Elemente der Naturwissenschaft 97, 2012, P. 29-52 | DOI: 10.18756/edn.97.29

Abstract:

This article first of all picks out as a theme the context in which Kant placed his Critique of Pure Reason. Against the metaphysical dogmatism of his day he set a critical investigation of the faculty of cognition. My interpretation of selected passages of the Critique of Pure Reason shows that in Kant’s conception of cognition the possibility of cognizing objects is reduced to the extent that in pure intuition the objects of the world comprise only relations. All other qualities must remain unknown. Being aware that with this conception he cannot grasp reality to its full extent, Kant defines its objects with the term ‘thing in itself’, in contrast to ‘appearances’ accessible to cognition.
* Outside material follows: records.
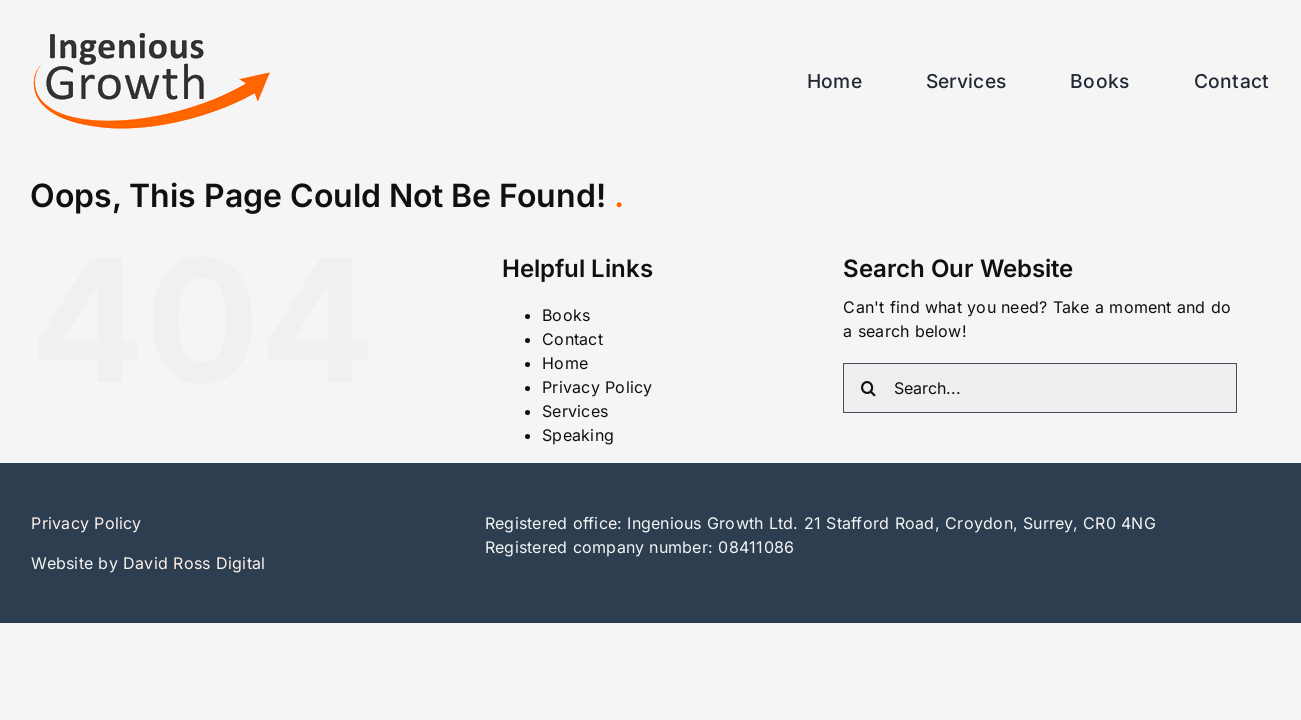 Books (566, 315)
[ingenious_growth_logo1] (151, 40)
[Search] (868, 388)
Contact (572, 339)
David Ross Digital (194, 563)
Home (565, 363)
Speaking (578, 435)
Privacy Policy (597, 387)
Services (575, 411)
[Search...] (1040, 388) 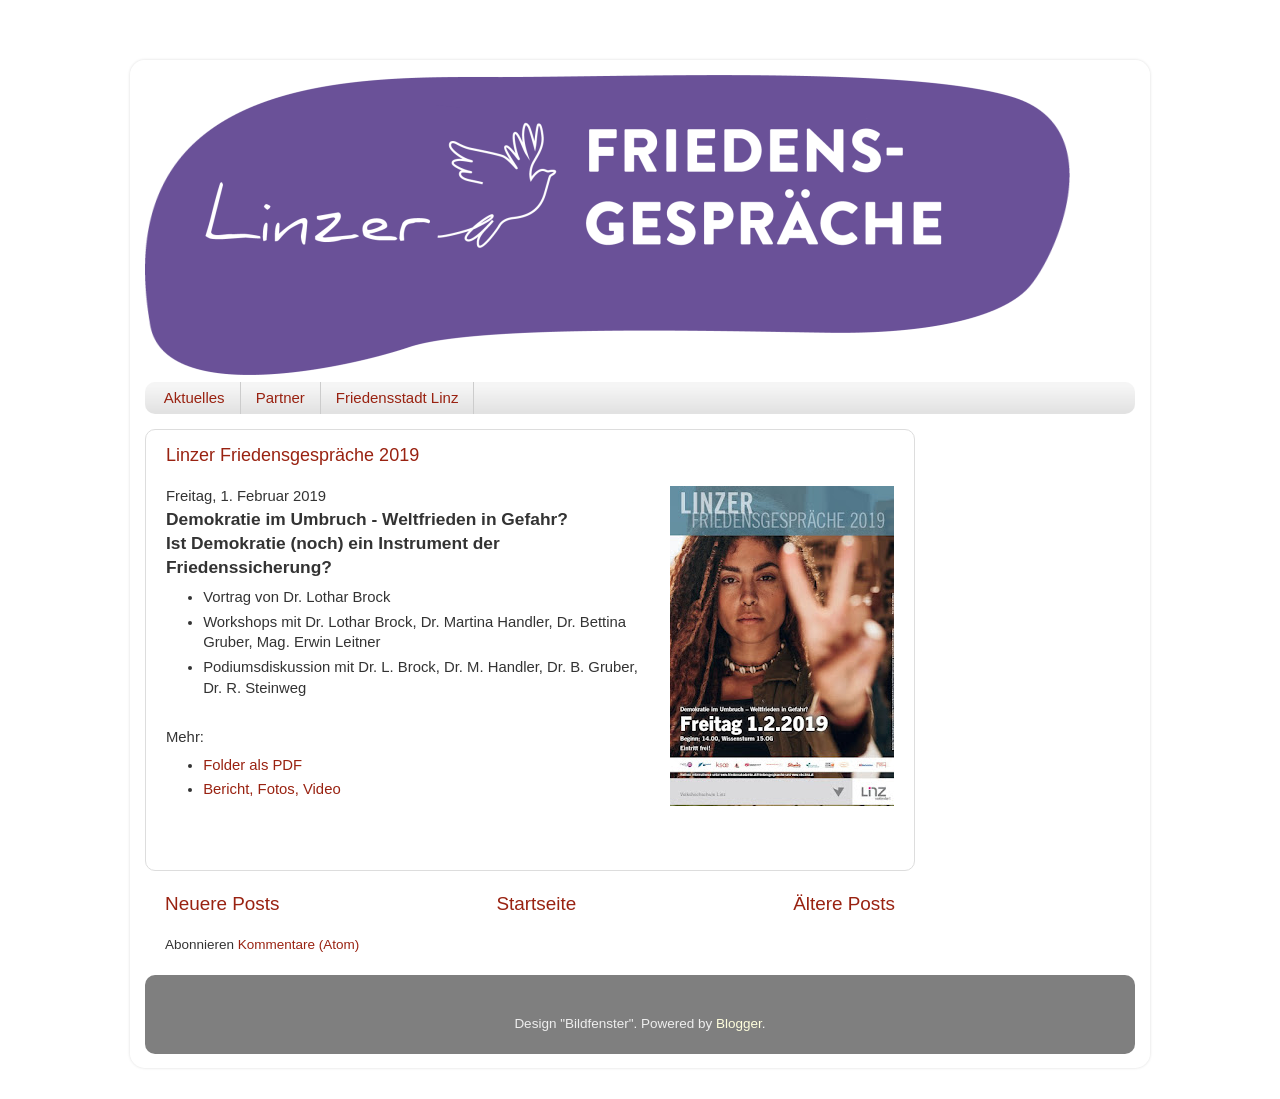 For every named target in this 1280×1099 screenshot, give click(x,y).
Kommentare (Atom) (299, 944)
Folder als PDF (252, 765)
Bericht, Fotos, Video (272, 789)
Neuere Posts (222, 903)
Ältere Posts (844, 903)
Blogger (739, 1023)
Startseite (536, 903)
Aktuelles (194, 397)
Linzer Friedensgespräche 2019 (292, 455)
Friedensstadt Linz (397, 397)
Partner (280, 397) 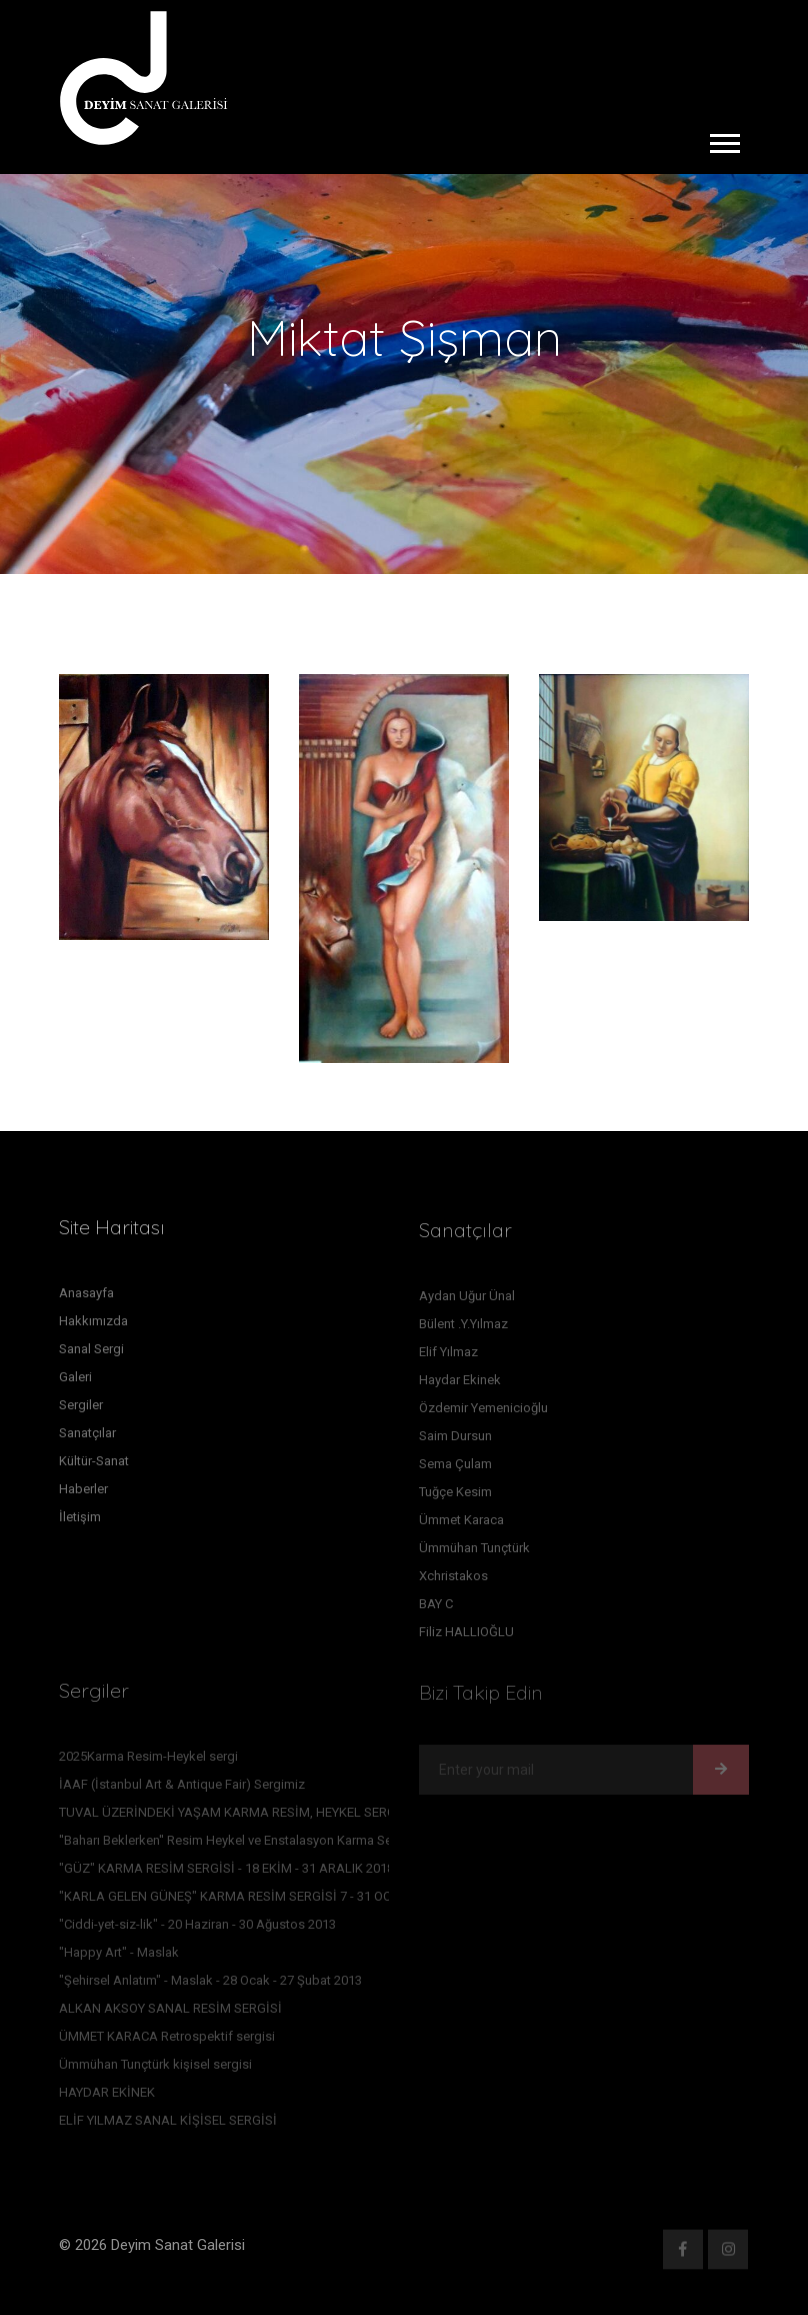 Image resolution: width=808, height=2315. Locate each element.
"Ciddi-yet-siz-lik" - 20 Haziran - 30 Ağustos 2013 (197, 1930)
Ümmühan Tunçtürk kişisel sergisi (155, 2070)
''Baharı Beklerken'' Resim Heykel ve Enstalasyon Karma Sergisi (238, 1846)
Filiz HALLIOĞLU (466, 1638)
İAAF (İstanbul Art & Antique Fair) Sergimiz (182, 1790)
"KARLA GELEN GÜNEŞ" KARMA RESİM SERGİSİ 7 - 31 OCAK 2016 (249, 1902)
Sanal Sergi (91, 1356)
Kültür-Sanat (94, 1468)
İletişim (80, 1524)
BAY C (436, 1610)
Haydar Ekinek (460, 1386)
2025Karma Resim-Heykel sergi (148, 1762)
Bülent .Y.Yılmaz (463, 1330)
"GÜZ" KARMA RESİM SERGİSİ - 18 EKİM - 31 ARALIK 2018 (226, 1874)
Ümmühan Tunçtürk (474, 1554)
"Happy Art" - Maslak (119, 1958)
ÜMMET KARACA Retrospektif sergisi (167, 2042)
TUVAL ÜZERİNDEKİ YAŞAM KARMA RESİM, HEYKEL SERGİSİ (235, 1818)
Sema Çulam (455, 1470)
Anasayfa (86, 1300)
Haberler (83, 1496)
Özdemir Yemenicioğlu (483, 1414)
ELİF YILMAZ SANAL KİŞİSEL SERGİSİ (168, 2126)
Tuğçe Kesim (455, 1498)
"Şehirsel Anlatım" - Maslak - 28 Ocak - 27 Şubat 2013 (210, 1986)
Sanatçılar (87, 1440)
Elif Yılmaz (448, 1358)
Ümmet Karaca (461, 1526)
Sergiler (81, 1412)
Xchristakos (453, 1582)
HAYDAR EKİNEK (107, 2098)
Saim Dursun (455, 1442)
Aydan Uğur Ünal (467, 1302)
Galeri (75, 1384)
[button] (723, 139)
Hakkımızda (93, 1328)
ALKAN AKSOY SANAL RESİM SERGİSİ (170, 2014) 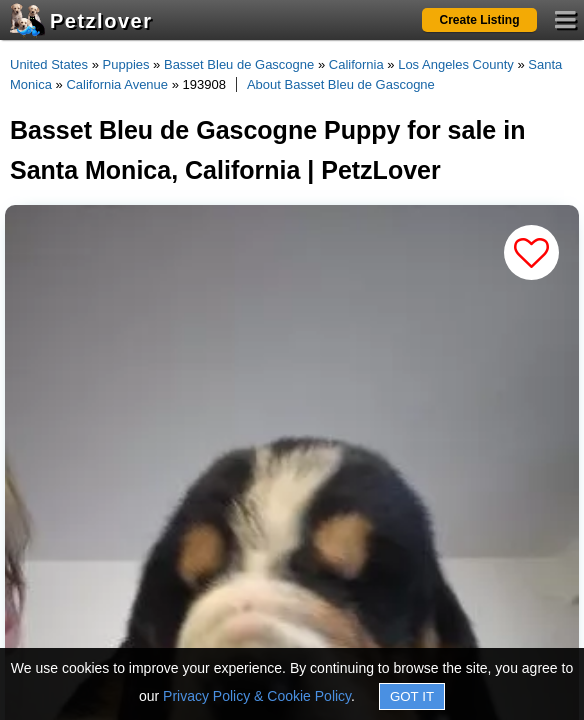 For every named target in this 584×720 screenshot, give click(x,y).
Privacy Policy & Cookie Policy (257, 696)
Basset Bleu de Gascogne (239, 64)
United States (49, 64)
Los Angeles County (456, 64)
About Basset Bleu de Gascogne (341, 84)
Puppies (126, 64)
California (356, 64)
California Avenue (117, 84)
Some authors argue that although Kant’s justification for the cognitive limits of human reason was accepted by Goethe, the latter considered it possible to systematically overcome these limits in the knowledge of nature. Against this background, with the help of Goethe’s indications regarding his methodology, I show that long stretches of them can be read as developing and rendering in concrete terms some of Kant’s comments on the synthesis of pure intuition. Furthermore, I show that Goethe also agreed with Kant insofar as what for Goethe qualified as knowledge did not involve the claim to grasp directly the essential nature of reality, which, as Kant puts it, would mean grasping in cognition the essence of the ‘thing in itself’. It is self-evident that from these aspects Goethe’s theory of knowledge seems closer to Kant’s than if we focus above all on the difference between both approaches. In the view presented here, Goethe’s ‘breakthrough’ comprises the postulate: the judging activity of reason can be transformed into a flexible organ which – in consciousness – participatively reproduces the transformation of the appearances and thus reaches a ‘pure’ phenomenon.